TAKT PROJECTより、ミラノデザインウィーク2023出展のお知らせです。
イタリア・ミラノで毎年開催される世界最大規模のデザインの祭典「ミラノデザインウィーク2023」にて、日本のコンテポラリーデザインの祖ともいえる、倉俣史朗氏へのオマージュ作品「Homage to SHIRO KURAMATA -説明ができないこと- 」を発表致します。今回の展示は、ミラノ中央駅ミラノのサンマルティーニ通り沿いに位置する「Dropcity」を会場に、多様な社会課題に対してデザイナーに支援を呼びかけ、その発信の場をつくる日本発の非営利のプラットフォーム「The Thinking Piece」への参加というかたちで出展致します。同展では、企画チームとしてキュレーションにも参加しています。

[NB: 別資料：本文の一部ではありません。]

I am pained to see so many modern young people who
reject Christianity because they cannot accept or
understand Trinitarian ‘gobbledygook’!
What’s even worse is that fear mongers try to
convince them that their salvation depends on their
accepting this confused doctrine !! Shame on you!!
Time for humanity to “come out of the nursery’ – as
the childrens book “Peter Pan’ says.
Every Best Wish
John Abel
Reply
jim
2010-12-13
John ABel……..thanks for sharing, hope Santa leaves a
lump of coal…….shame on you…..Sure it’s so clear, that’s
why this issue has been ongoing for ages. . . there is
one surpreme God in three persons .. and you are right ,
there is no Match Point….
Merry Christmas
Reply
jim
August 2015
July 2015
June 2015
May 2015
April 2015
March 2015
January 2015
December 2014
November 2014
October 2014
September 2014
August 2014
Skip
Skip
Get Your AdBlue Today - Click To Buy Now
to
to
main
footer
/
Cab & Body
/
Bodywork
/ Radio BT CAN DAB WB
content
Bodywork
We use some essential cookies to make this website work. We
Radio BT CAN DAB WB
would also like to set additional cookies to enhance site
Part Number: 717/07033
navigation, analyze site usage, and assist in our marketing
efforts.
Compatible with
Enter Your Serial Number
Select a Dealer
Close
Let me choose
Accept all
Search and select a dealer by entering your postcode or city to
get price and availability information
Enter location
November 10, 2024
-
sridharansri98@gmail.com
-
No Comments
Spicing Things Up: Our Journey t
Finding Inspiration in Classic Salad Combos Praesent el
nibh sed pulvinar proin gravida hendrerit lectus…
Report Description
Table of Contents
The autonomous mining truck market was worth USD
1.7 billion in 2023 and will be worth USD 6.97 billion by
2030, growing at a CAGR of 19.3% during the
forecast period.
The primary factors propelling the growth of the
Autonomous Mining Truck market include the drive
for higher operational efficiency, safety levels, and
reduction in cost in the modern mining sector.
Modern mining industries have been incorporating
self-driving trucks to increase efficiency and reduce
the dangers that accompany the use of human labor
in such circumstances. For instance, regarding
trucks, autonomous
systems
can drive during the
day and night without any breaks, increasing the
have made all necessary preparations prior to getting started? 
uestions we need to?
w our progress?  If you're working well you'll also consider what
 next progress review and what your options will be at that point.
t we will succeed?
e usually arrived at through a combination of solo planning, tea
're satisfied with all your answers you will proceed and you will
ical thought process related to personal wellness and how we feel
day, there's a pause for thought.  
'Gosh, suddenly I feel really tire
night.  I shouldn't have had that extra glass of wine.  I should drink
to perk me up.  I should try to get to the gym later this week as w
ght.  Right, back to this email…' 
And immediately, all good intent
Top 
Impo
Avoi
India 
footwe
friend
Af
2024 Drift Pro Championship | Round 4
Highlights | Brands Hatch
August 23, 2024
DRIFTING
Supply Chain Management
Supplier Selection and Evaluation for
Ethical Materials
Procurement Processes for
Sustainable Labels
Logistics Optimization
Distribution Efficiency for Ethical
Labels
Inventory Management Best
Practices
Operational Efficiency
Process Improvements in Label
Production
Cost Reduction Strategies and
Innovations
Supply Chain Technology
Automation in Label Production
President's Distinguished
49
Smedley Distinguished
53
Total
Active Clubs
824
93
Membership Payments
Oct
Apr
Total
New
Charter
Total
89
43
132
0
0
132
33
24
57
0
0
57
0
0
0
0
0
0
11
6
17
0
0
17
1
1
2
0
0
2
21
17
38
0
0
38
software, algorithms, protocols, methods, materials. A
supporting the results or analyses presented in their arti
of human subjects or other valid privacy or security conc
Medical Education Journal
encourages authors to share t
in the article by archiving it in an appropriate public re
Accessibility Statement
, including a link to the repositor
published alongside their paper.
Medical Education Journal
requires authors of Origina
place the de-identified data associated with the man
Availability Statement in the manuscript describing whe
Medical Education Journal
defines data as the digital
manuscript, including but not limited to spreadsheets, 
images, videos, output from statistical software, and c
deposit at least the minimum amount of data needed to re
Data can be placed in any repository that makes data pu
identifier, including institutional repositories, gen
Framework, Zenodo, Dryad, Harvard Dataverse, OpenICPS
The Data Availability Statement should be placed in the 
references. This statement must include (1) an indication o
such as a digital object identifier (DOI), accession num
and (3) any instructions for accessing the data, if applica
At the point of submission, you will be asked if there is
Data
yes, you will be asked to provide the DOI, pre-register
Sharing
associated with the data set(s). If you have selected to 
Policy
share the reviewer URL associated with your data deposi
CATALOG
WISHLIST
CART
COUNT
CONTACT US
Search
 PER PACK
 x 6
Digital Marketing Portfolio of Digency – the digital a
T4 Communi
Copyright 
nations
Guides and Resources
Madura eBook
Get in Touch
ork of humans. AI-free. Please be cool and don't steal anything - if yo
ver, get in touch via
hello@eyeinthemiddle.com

*本作品は、倉俣史朗氏のご夫人である倉俣美恵子氏のご理解・ご承諾をいただき実現した作品です。
この場をお借りして改めてお礼申し上げます。
Homage to SHIRO KURAMATA
- 説明ができないこと -
顕在化した問題を解決するデザイン。
潜在化した問題を掘り起こし、同じくその問題を解決するデザイン。
社会課題が山積する現代において、そんなデザインの役割に一層の注目が集まっている。問題を定義し、解決方法を示す──。つまりそれは、言語的に「説明が可能」なデザインである。しかしそんな状況だからこそ、デザインの根源に立ち返って考えてみたい。
自分でもわからないが、見た瞬間から、忘れることが出来ない何か──。
ただただ心を奪われ、立ち止まってしまう何か──。
そんな心が動く瞬間は、すぐには「説明ができない」。しかし、それこそが人の心を耕し、深く行動に影響を与え続けるのではないだろうか。そしてそんな言語化できない価値の存在を、デザインは訴え続けてきたのではないだろうか。社会課題が山積した現代社会において、ますます透明性が求められ、誰もが納得できる「説明可能」な事が、極めて重要になっている。だからこそ、デザインが持つその特異な役割に、光を当て続けなければならない。持ち続けなければならない。つまり、言語的に「説明ができないこと」が重要視されない社会の機運があるのならば、それこそが大きな社会課題の一つであるはずだ。
この作品は、日本のコンテポラリーデザインの祖ともいえる、倉俣史朗さんへのオマージュである。氏のデザインは、常に言語を超えたところに存在している。夢であり、幻影であり、日常の外側へと誘い、人の心に深く入り込む──。
ヨゼフ・ホフマンの椅子にスチール平棒をまきつけ、椅子ごと焼き尽くし、スチール平棒だけが残った氏の作品「Begin the Beguine(1985年)」。この作品の素材であるスチール平棒をガラス繊維に変え、「焼く」という行為を引用した。椅子に巻きつけたヒモ状のガラス繊維は、椅子ごと焼き尽くすことで、輝く椅子の形をしたガラスの幻影となる。倉俣史朗さんを象徴する素材でもあるガラスを使ったオマージュ作品である。
この作品を通して、社会課題とデザインの根底にある価値を再考したい。
The Thinking Piece
多様な社会課題に対してデザイナーに支援を呼びかけ、その発信の場をつくる日本発の非営利のプラットフォーム。 第2回目のエキシビションとして、we+、TAKT PROJECT、本多沙映、蓑島さとみ、太田琢人の5組によるグループ展をイタリア・ミラノで開催します。今回は、社会的課題の中でも可視化されにくい事象に対する「Obscure solutions」をテーマに、各自の考察を作品を通じて提示し、世界を再考するきっかけを呼びかけかます。